TASK TO COMPLETE
Each entry below should be restated word for word, without any picture it contains.

DATASET
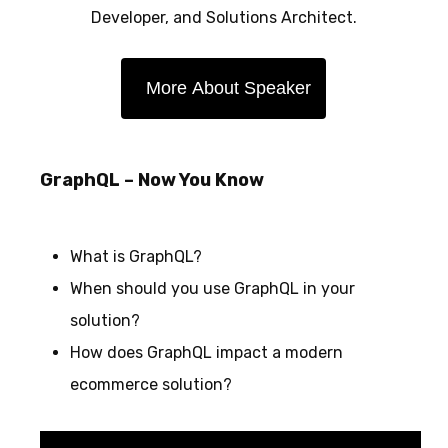
Developer, and Solutions Architect.
More About Speaker
GraphQL – Now You Know
What is GraphQL?
When should you use GraphQL in your
solution?
How does GraphQL impact a modern
ecommerce solution?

WRITTEN SOLUTION
Developer, and Solutions Architect.
More About Speaker
GraphQL – Now You Know
What is GraphQL?
When should you use GraphQL in your
solution?
How does GraphQL impact a modern
ecommerce solution?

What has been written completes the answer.